*** Opening RECORDS FOR THIS TASK ***
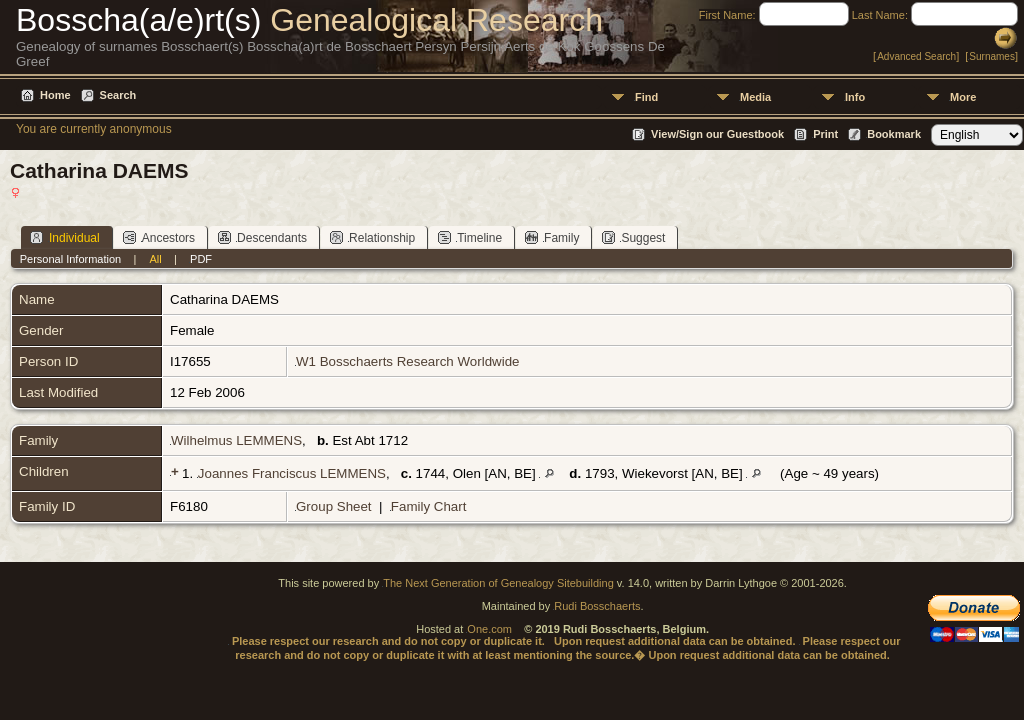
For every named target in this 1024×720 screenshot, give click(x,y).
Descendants (262, 237)
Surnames (992, 56)
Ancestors (159, 237)
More (963, 97)
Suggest (633, 237)
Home (55, 95)
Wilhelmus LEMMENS (236, 440)
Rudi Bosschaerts (597, 606)
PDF (201, 259)
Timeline (470, 237)
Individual (65, 237)
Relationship (372, 237)
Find (646, 97)
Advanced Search (916, 56)
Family (552, 237)
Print (825, 134)
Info (855, 97)
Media (755, 97)
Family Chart (429, 506)
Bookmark (894, 134)
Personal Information (71, 259)
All (156, 259)
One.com (489, 629)
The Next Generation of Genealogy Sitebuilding (498, 583)
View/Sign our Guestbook (717, 134)
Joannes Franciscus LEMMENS (292, 473)
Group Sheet (334, 506)
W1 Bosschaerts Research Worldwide (407, 361)
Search (118, 95)
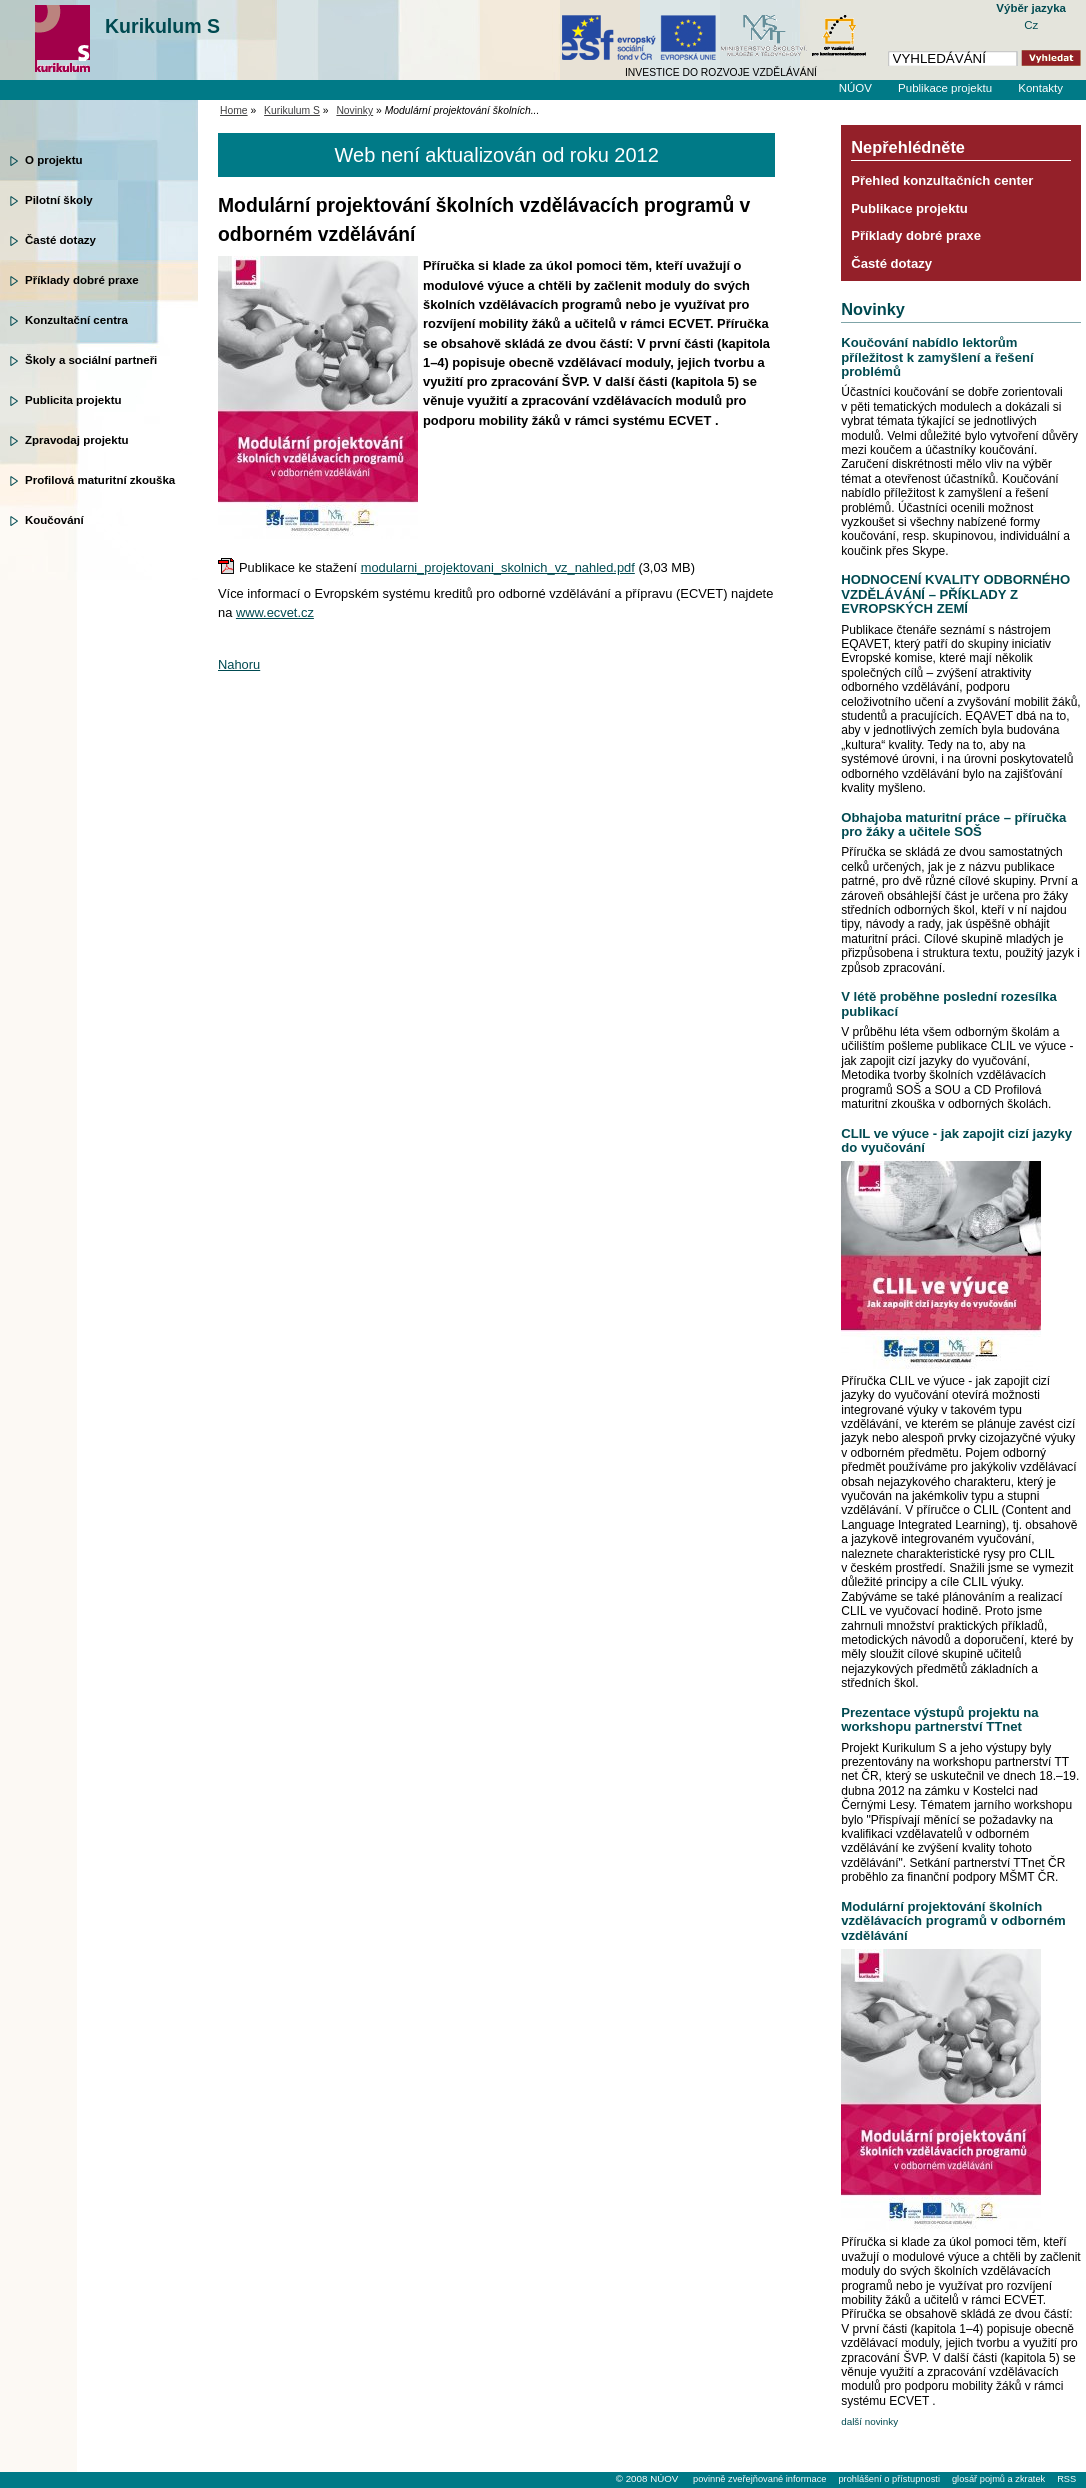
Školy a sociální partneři (91, 360)
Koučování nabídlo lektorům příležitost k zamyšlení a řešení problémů (937, 357)
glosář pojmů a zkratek (998, 2479)
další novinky (869, 2421)
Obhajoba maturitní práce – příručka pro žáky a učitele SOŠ (953, 824)
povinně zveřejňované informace (759, 2479)
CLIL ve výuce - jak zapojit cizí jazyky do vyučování (956, 1140)
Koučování (54, 520)
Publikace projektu (945, 88)
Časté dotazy (60, 240)
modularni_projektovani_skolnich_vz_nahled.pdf (498, 567)
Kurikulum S (162, 26)
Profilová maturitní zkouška (100, 480)
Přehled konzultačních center (942, 180)
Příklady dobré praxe (82, 280)
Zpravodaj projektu (77, 440)
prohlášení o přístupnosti (888, 2479)
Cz (1031, 25)
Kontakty (1040, 88)
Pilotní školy (59, 200)
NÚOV (855, 88)
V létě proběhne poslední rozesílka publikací (949, 1003)
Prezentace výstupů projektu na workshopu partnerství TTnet (939, 1719)
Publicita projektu (73, 400)
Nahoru (239, 664)
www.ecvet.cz (275, 612)
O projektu (54, 160)
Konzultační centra (76, 320)
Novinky (354, 110)
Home (234, 110)
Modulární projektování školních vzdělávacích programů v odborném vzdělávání (953, 1921)
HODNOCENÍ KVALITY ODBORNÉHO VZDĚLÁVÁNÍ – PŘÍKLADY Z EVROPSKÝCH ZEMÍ (955, 594)
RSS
*** Closing RECORDS FOR THIS TASK ***
REQUIRED WORK: Between and including the line with "Print (825, 134)" and the line with "Koučování nabídlo lektorům", repeat every line exactly as it appears above, with pictures left out.

EXERCISE SOLUTION:
Print (825, 134)
Info (855, 97)
Media (755, 97)
Family Chart (429, 506)
Bookmark (894, 134)
Personal Information (71, 259)
All (156, 259)
One.com (489, 629)
The Next Generation of Genealogy Sitebuilding (498, 583)
View/Sign our Guestbook (717, 134)
Joannes Franciscus LEMMENS (292, 473)
Group Sheet (334, 506)
W1 Bosschaerts Research Worldwide (407, 361)
Search (118, 95)
Školy a sociální partneři (91, 360)
Koučování nabídlo lektorům příležitost k zamyšlení a řešení problémů (937, 357)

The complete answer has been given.